Les filles et les garçons naissent avec un potentiel immense. Et l’enfance est une période cruciale pour la croissance et le développement. C’est précisément pour cette raison que les enfants sont également beaucoup plus vulnérables aux effets de la pauvreté. Ils sont plus susceptibles d’en souffrir aujourd’hui et à long terme. Voici quelques exemples:
Pauvreté et malnutrition chez les enfants
Le corps et l’esprit des enfants travaillent d’arrache-pied pour grandir et se développer. La pauvreté contribue au retard de croissance, qui touche un enfant sur cinq dans le monde, avec des conséquences qui durent toute la vie. Une bonne nutrition peut faire la différence entre un développement sain et un retard de croissance, entre la santé et la maladie, entre la vue et la cécité – voire entre la vie et la mort. Il est essentiel d’aider les enfants à réussir à l’école aujourd’hui et à s’assurer de meilleures sources de revenu demain.
Pauvreté infantile et eau potable
Les enfants ont besoin de deux à huit tasses d’eau potable par jour (selon leur âge) pour s’hydrater, en plus de l’eau qu’ils consomment par le biais de leur alimentation. Lorsqu’ils n’ont pas accès à de l’eau potable, les enfants doivent se rabattre sur de l’eau souvent contaminée. Les maladies d’origine hydrique comme la diarrhée peuvent empêcher les enfants d’aller à l’école, ce qui les fait prendre du retard ou les amène même à abandonner leurs études.

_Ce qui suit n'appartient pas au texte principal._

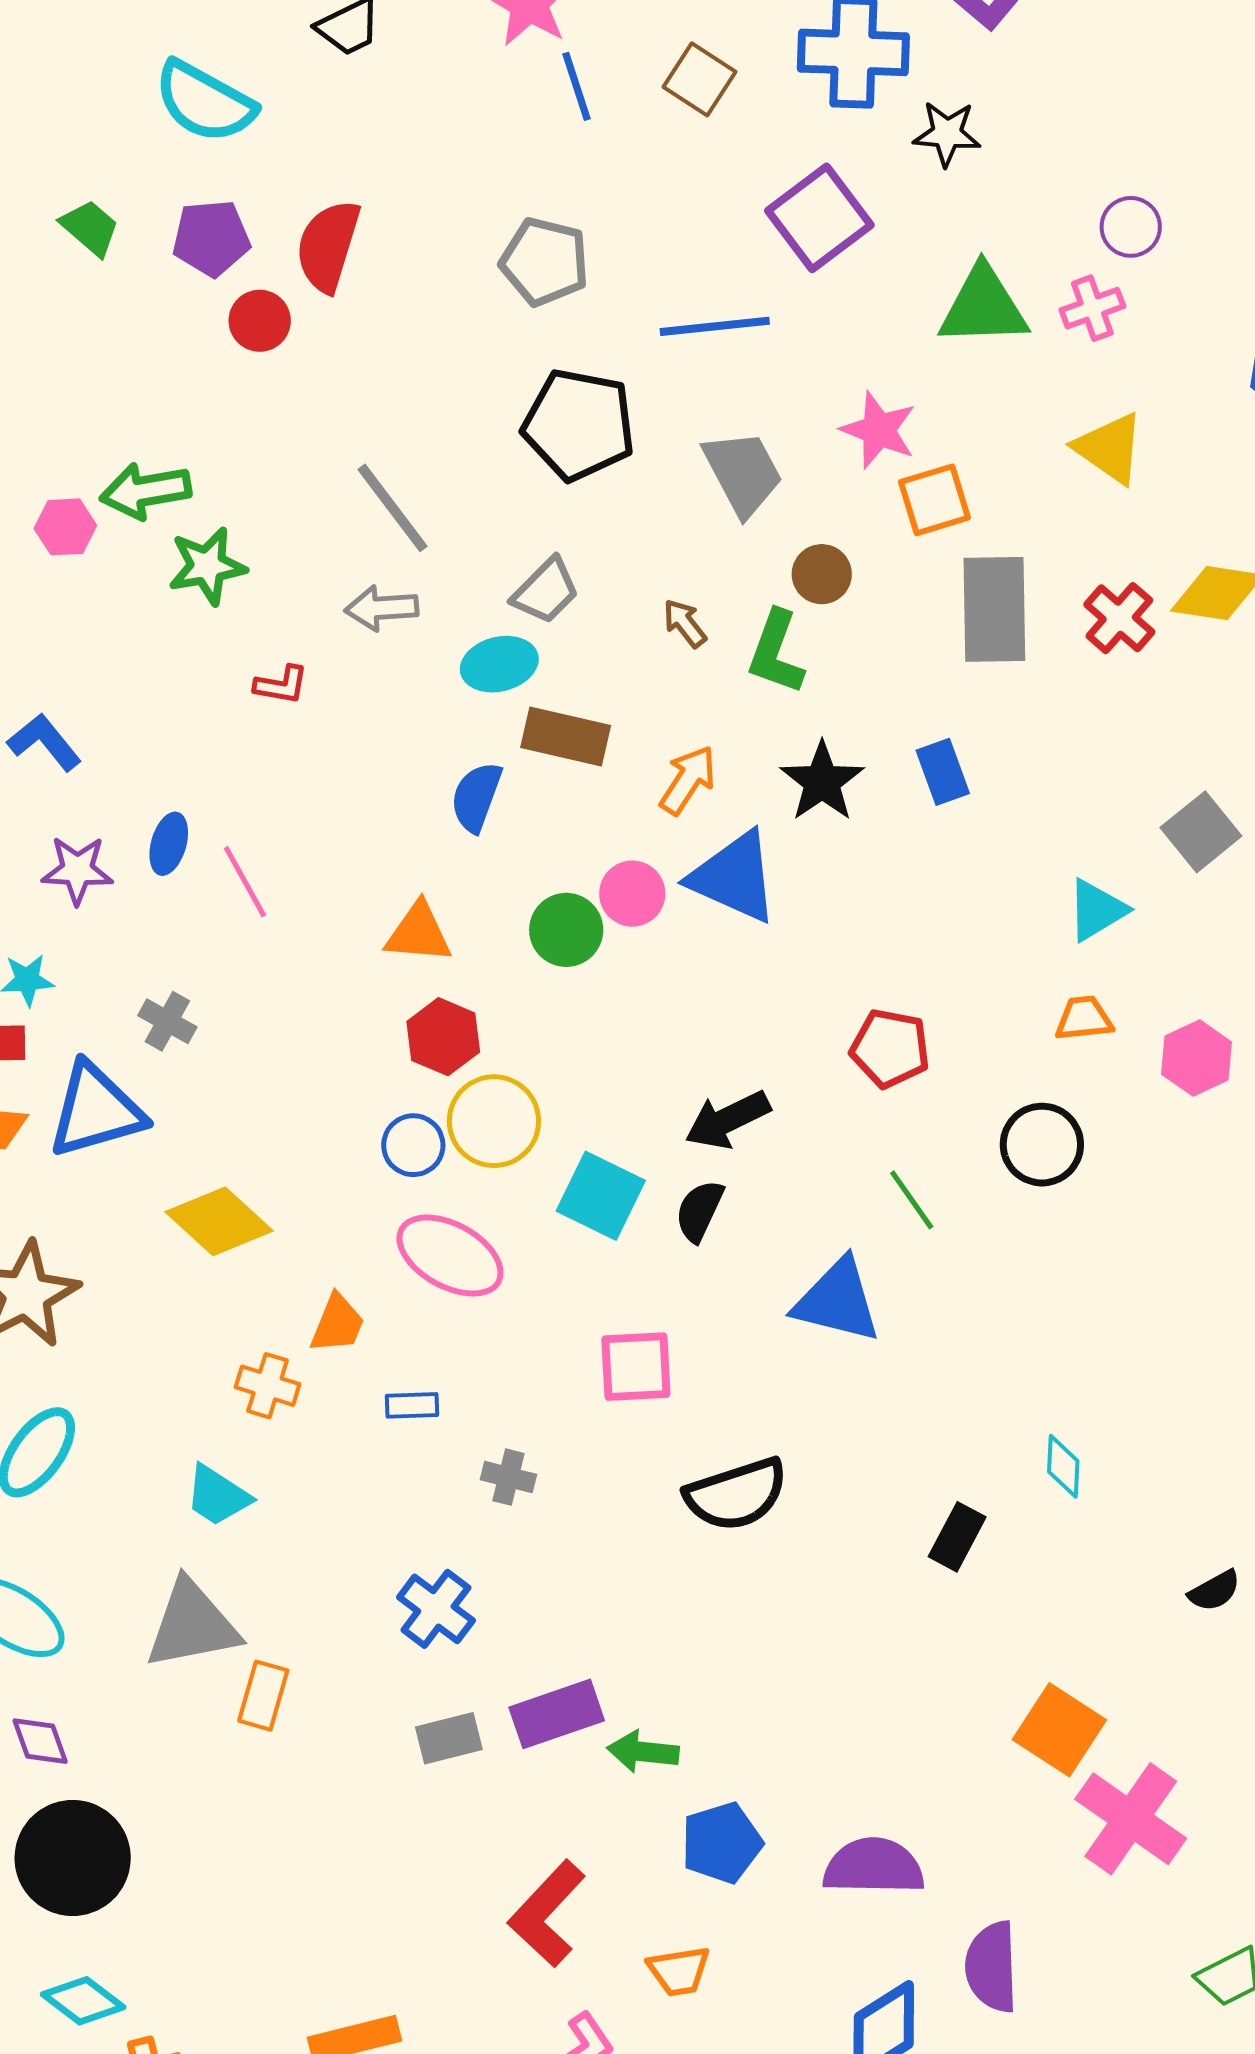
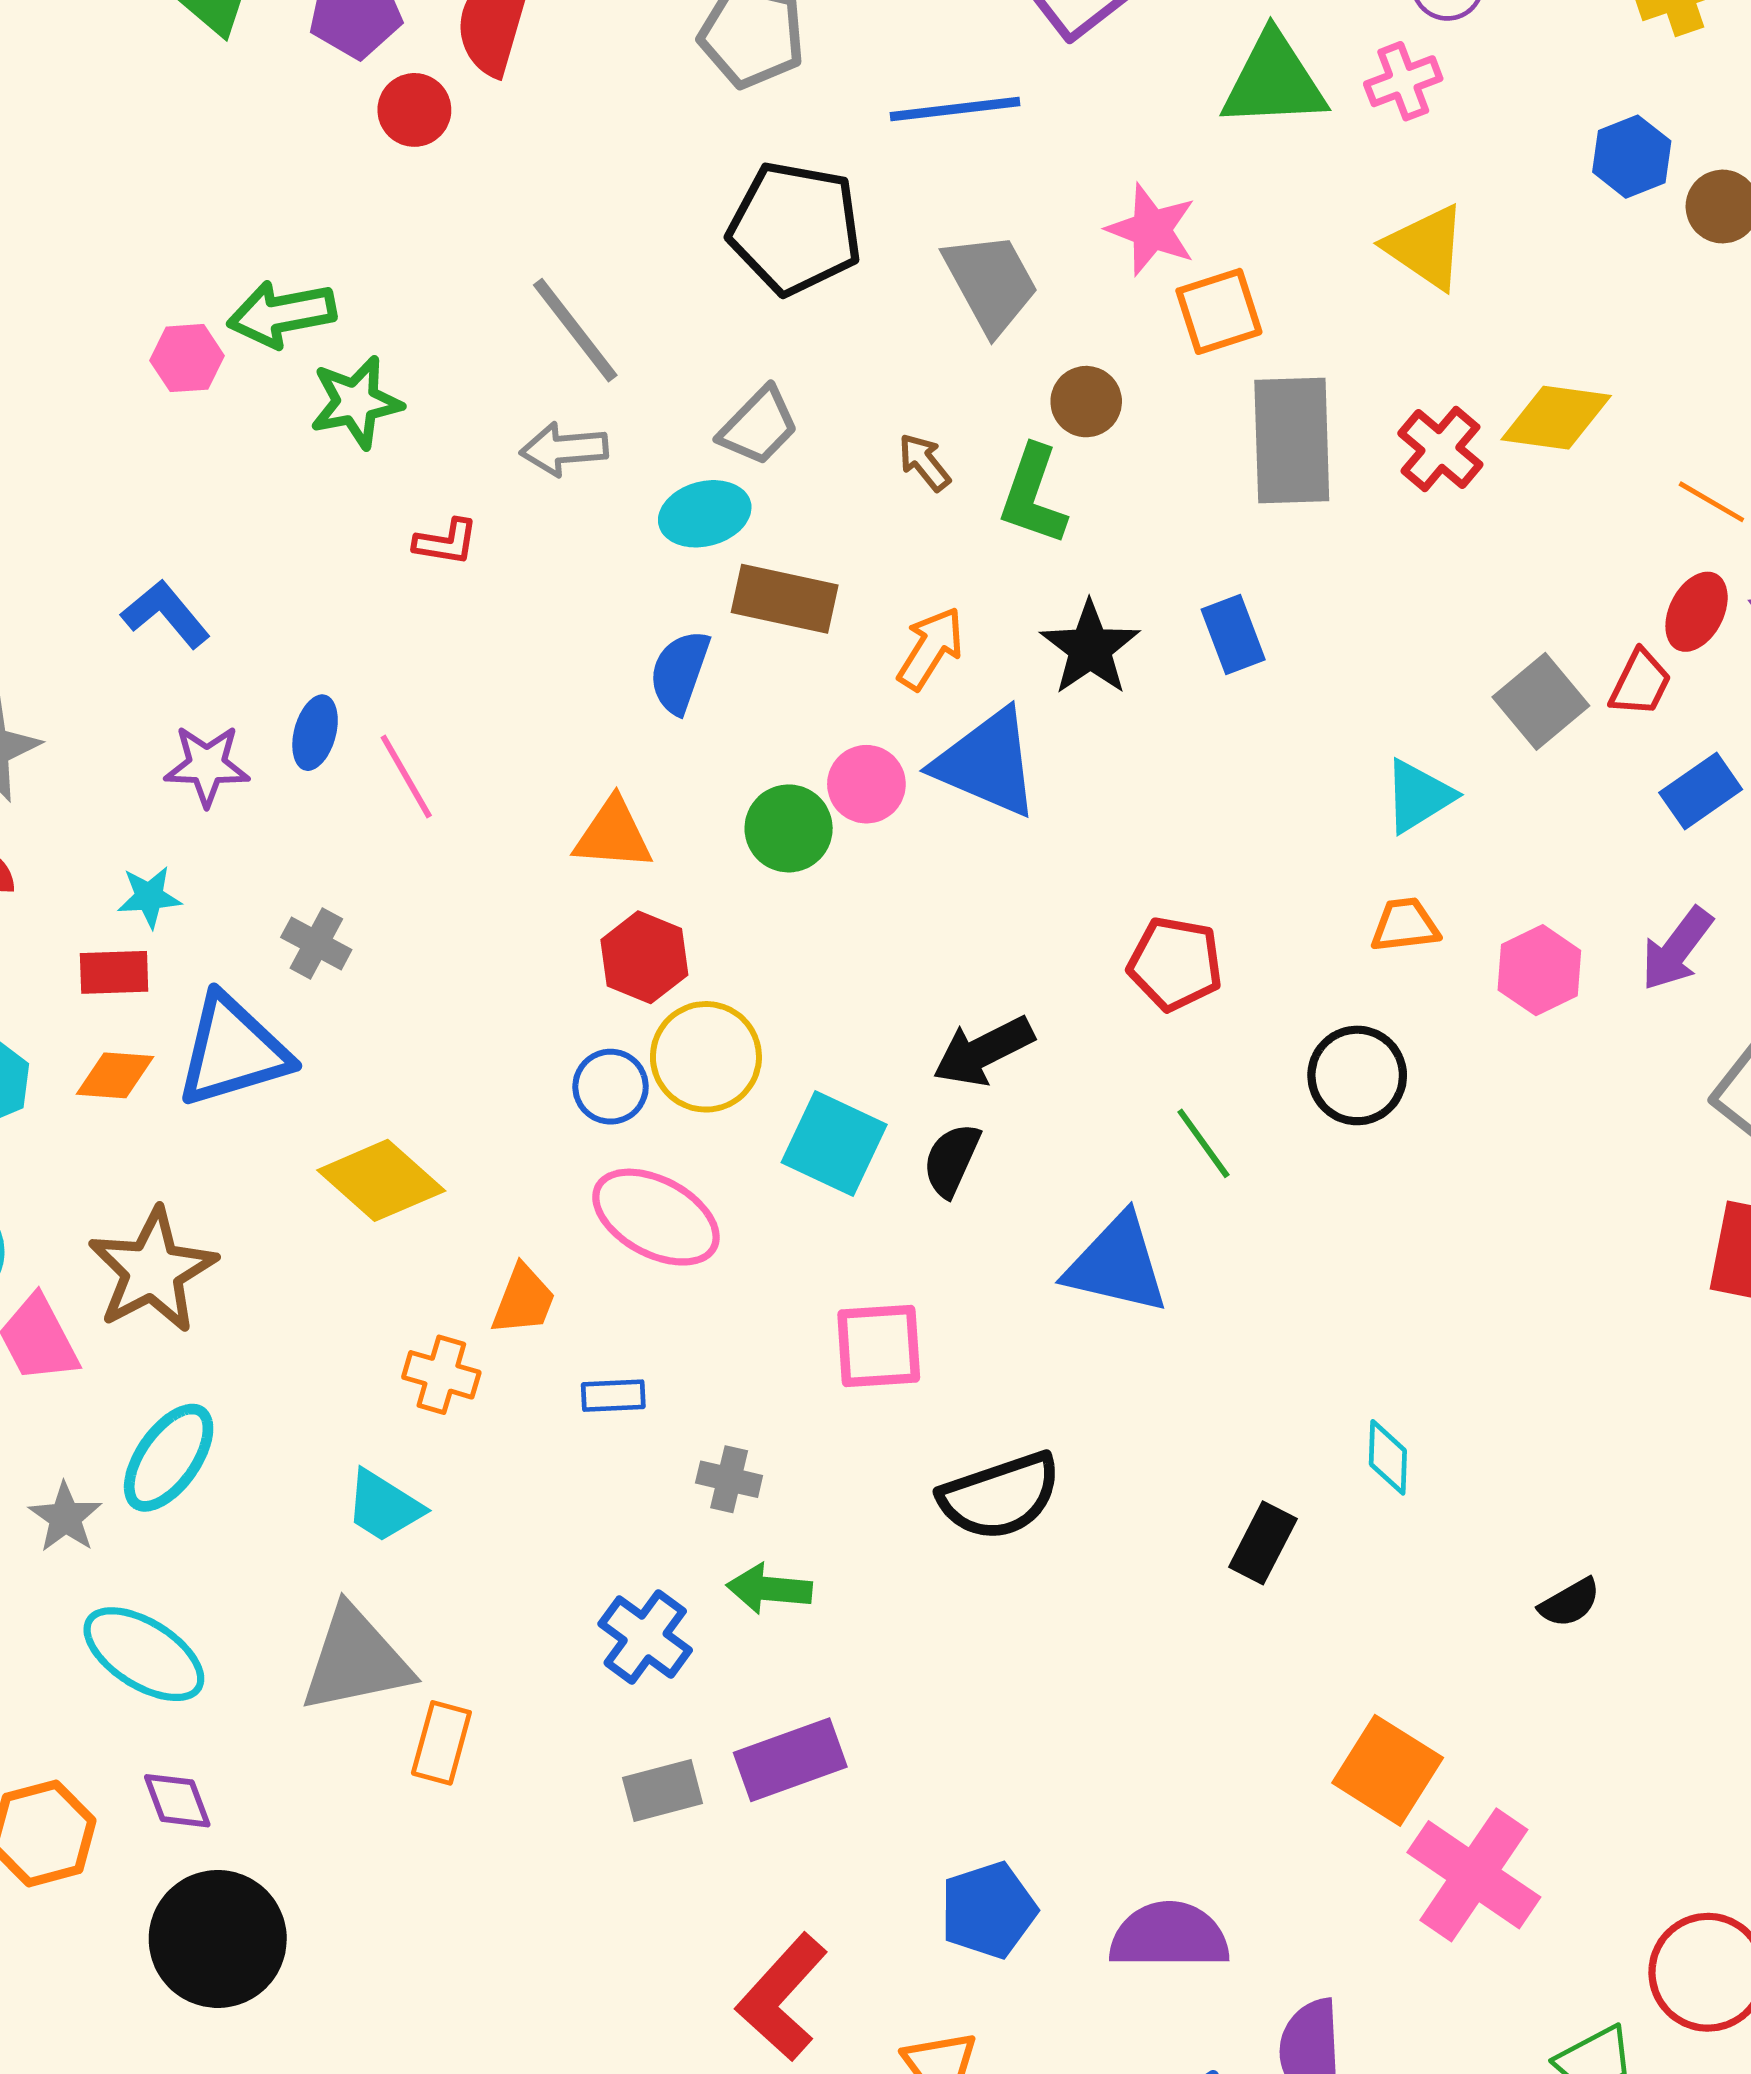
green arrow: (643, 1752) -> (769, 1589), moved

La diarrhée tue 2 105 enfants par jour, soit plus que le sida, le paludisme et la rougeole réunis.
La pauvreté chez les enfants et l’éducation
Les enfants ont besoin d’éducation pour s’épanouir aujourd’hui et réussir demain. Dans de nombreuses régions du monde, l’éducation est une chance unique dans une vie. Les perturbations dans le parcours scolaire d’un enfant – comme une maladie persistante, un conflit civil ou une pandémie mondiale – peuvent compromettre à jamais ses perspectives d’avenir.
La COVID-19 a provoqué la perturbation la plus grave de l’histoire des systèmes d’éducation mondiaux, forçant plus de 1,6 milliard d’élèves à quitter l’école. Dans les régions pauvres dépourvues d’accès à l’apprentissage en ligne, cela pourrait signifier la fin de la scolarité pour de nombreux enfants.
En Inde, une fillette se tient devant les ruines de son école, détruite par le cyclone Fani en 2019. Les changements climatiques aggravent les catastrophes naturelles, en particulier dans certaines des régions les plus pauvres du monde. La reconstruction des écoles peut prendre des mois, voire des années.
La pauvreté chez les enfants et un logement sûr
Les enfants ont besoin d’un abri sécuritaire pour grandir en bonne santé physique, mentale et spirituelle. Sans cela, ils sont plus vulnérables à tous les niveaux. Les enfants sont plus petits, physiquement plus faibles et leur système immunitaire est moins développé.
L’exposition à la pluie, au froid, à la chaleur accablante, ainsi que les menaces d’agression physique ou sexuelle, exposent les enfants à un grave danger. Au moins 28 millions d’enfants sont sans abri en raison des conflits mondiaux.
La pauvreté chez les enfants et les soins de santé
Les enfants ont besoin d’avoir accès à des soins de santé et à des soins médicaux pour rester en bonne santé ou recevoir un traitement en cas de maladie. Ils ont besoin que les adultes qui les entourent reçoivent une éducation de base en matière de santé afin de pouvoir prendre des décisions éclairées quant à leurs soins.
Sans cela , les enfants risquent de souffrir de carences, d’être victimes de pratiques traditionnelles dangereuses ou de maladies non traitées. Selon la Banque mondiale, la moitié de la population mondiale n’a pas accès aux services de santé de base, dont des millions d’enfants.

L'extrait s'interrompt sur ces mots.